My Internship (A year in the Lee County schools)
Part 1
My internship began in late July of 2013; I was placed in a Title one school. I was asked by the principal to attend the many in-services they were having before most teachers returned to school. I gained lots of invaluable experience such as moving furniture, books and supplies from one classroom to another. My mentor teacher was starting a new grade level and was as unfamiliar with the materials and textbooks as I. I also learned that labeling is a teacher’s best friend. Before the open house, I was running sheets and sheets of labels with the students’ names on them for folders, pockets, file folders and supplies. I also learned that bulletin boards are a lot of work.
My mentor teacher and I wore polo shirts at the Open House the Saturday before the first day of class. We passed out forms, had parents sign in and gave out supply lists. I noticed not every student attended this event. I was told that this is typical at a Title one school. One of the students came with his father and brother, would not smile and told me that they lived in a car.
From July to November, I spent my days in this class observing my mentor teacher and teaching some lessons. I did not get to use the many resources that were available to the teachers and had trouble planning lessons. I spent many evenings frustrated while trying to write lesson plans. In hindsight, I see where I could have changed the outcome of my internship. I know I should have communicated my concerns to my mentor and supervising professor. I also know that a teacher cannot be "friends" with the students. I should not have been sitting on the carpet with the students during lessons. I realized that I was known as a soft touch with these children. Many mornings, quite a few of the students would tell me they were sick or had a skin rash and knew I would write them a clinic pass. I learned firsthand how important it is to be consistent and firm with the students. When you say something, stick to it. My classroom management was not very good and it showed when I tried to teach a lesson. My mentor teacher and I had a bit of a personality conflict, she had never mentored anyone, I had never been in an internship program and it was not working out for either of us.
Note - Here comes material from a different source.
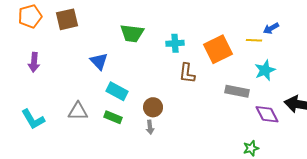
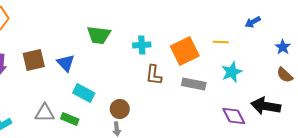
brown square: (67, 19) -> (34, 60), moved
blue arrow: (271, 28) -> (253, 22), moved
gray rectangle: (237, 91) -> (194, 84), moved
green rectangle: (113, 117) -> (70, 119), moved

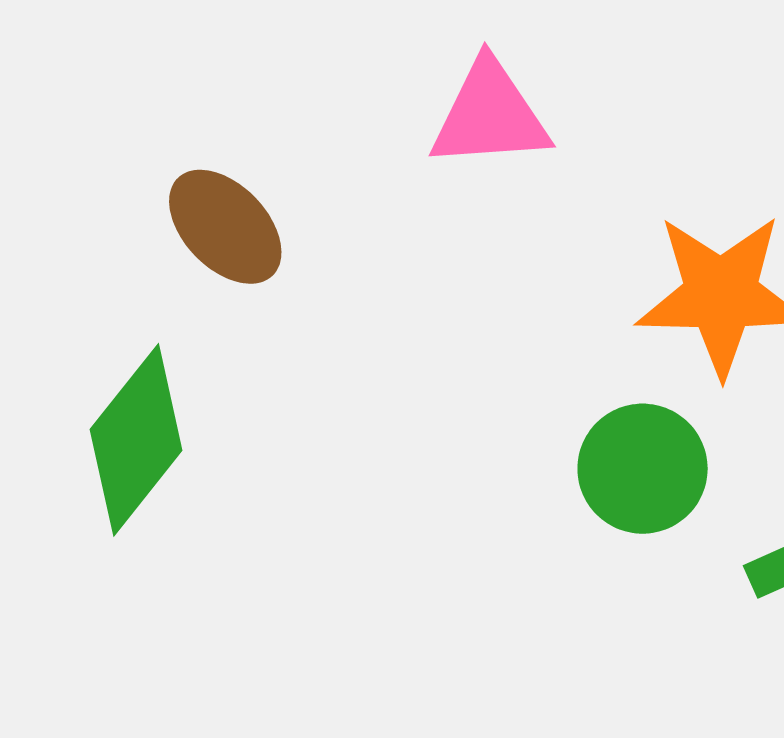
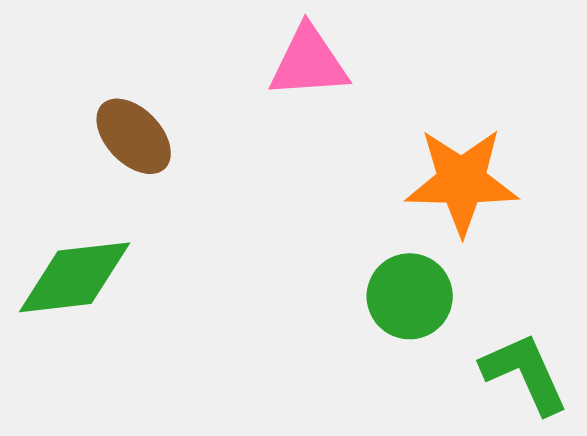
green diamond: (136, 440) -> (75, 277), turned 45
I was given an F by the mentor teacher. I was shocked. I had done everything she asked, and tried to do whatever she thought was expected of me. I was not going to quit! My desire to be a teacher was very important of me. I spent the last 3 or 4 weeks at this school in various classrooms, observing other teachers in other grade levels. I was not going to give up. Being a teacher was what I wanted to do; I had sold insulation to refineries, managed a grocery store, sold personalized goods on line and never felt that any of those jobs was what I was destined to do. Teaching was what I had always wanted to do, even as a child. I had worked so hard the last four years to get to this point and I was not going to give up. I spent the break between fall and spring semester reading books about classroom management, observing a teacher friend in Collier County and talking with a principal who was the mother of a friend of mine.
I was devastated, for many reasons. Being a single parent, it was a financial hardship on us; I had not been able to work and was concerned about how I was going to feed my son. Not to mention, we had been living in my aunt’s winter home and we had to leave it before season. I was faced with homelessness on top of the F. I knew that I was not ready to have a class of my own, though. I did not feel I had enough experience teaching or taking over a class. I was going to have to redo the entire internship and my professor made sure I was placed with a teacher at a different school, which would begin in January.